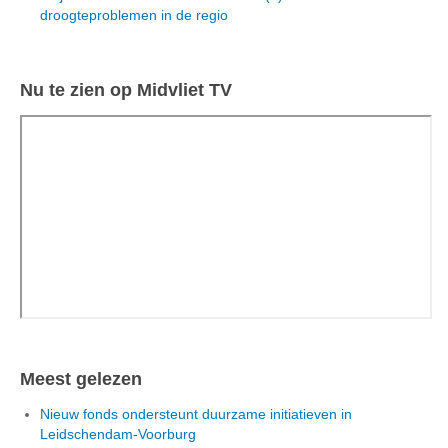
droogteproblemen in de regio
Nu te zien op Midvliet TV
Meest gelezen
Nieuw fonds ondersteunt duurzame initiatieven in
Leidschendam-Voorburg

----

*PROBLEM DESCRIPTION*
Give back, word for word, the lines from the one with "Nu te zien op Midvliet TV" through the last line of the entries, both included, and no other line.

*TASK RESPONSE*
Nu te zien op Midvliet TV
Meest gelezen
Nieuw fonds ondersteunt duurzame initiatieven in
Leidschendam-Voorburg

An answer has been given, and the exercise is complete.